Zmiany w prawie podatkowym spowodują, że w przyszłorocznym budżecie Poznania może zabraknąć 700 mln zł – powiedział prezydent Poznania Ryszard Grobelny. Mimo to Poznań nie wycofa się z żadnej inwestycji związanej z Euro 2012. A pieniądze potrzebne np. na budowę stadionu – pożyczy. Rozbudowa stadionu przy ul. Bułgarskiej, na którym rozegrane zostaną mecze Euro 2012 kosztować będzie ok. pół miliarda złotych. 1/5 tej sumy da budżet państwa, a resztę pokryć będzie musiał budżet miasta.
Prezydent Poznania Ryszard Grobelny podczas cyklicznej konferencji poświęconej przygotowaniom do Euro 2012 powiedział, że pieniądze na budowę stadionu trzeba będzie pożyczyć od banku. Tym bardziej, że koszty związane z tą inwestycją stale rosną, natomiast wpływy do budżetu miasta, z powodu zmian w prawie podatkowym – spadają.
Do zakończenia rozbudowy stadionu zostało jeszcze sporo pracy. Trzeba rozebrać dwie pozostałe trybuny ziemne, na ich miejsce zbudować nowe, a nad całością zainstalować dach.
Koszt tych działań został oszacowany przez inwestora na 435 818 788,82 zł brutto.
Natomiast firmy, które odpowiedziały na przetarg ogłoszony przez spółkę Euro Poznań 2012 wyliczyły wykonanie tej pracy na sumy od 486 048 000 do 628 893 627,60 zł.

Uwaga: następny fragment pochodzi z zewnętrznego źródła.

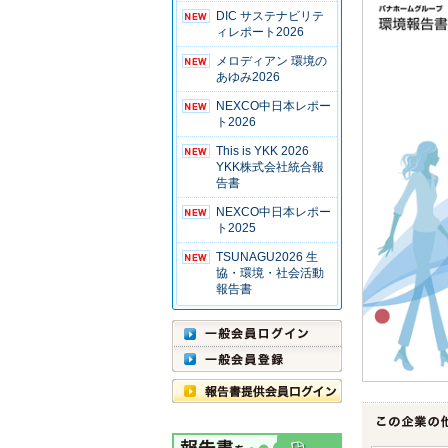
DIC サステナビリテ
ィレポート2026
メロディアン 環境の
あゆみ2026
NEXCO中日本レポー
ト2026
This is YKK 2026
YKK株式会社統合報
告書
NEXCO中日本レポー
ト2025
TSUNAGU2026 生
協・環境・社会活動
報告書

Pierwszy z oferentów to Hydrobudowa Polska SA w konsorcjum z PGB SA, AK-BUD Kurant S.j., Alpine Constr. Polska, Alpine Bau Deutchland, Alpine Bau GmbH.
Drugim wykonawcą, który przystąpił do przetargu jest Polimex-Mostostal SA wraz z Baugesellschaft Walter Hellmich GmgH z Niemiec.
Ofertę złożyła także firma Budimex-Dromex w partnerstwie z Max Bögl Polska i Max Bögl Bauunternehmung GmbH z Niemiec.
A czwartym oferentem jest Mostostal Warszawa SA w konsorcjum z portugalską firmą Sociedade De Constructoes Soares De Costa S.A.
Która z tych 4 firm ostatecznie zbuduje I i III trybunę zdecyduje komisja przetargowa. Decydującym kryterium będzie najniższa zaproponowana cena robót.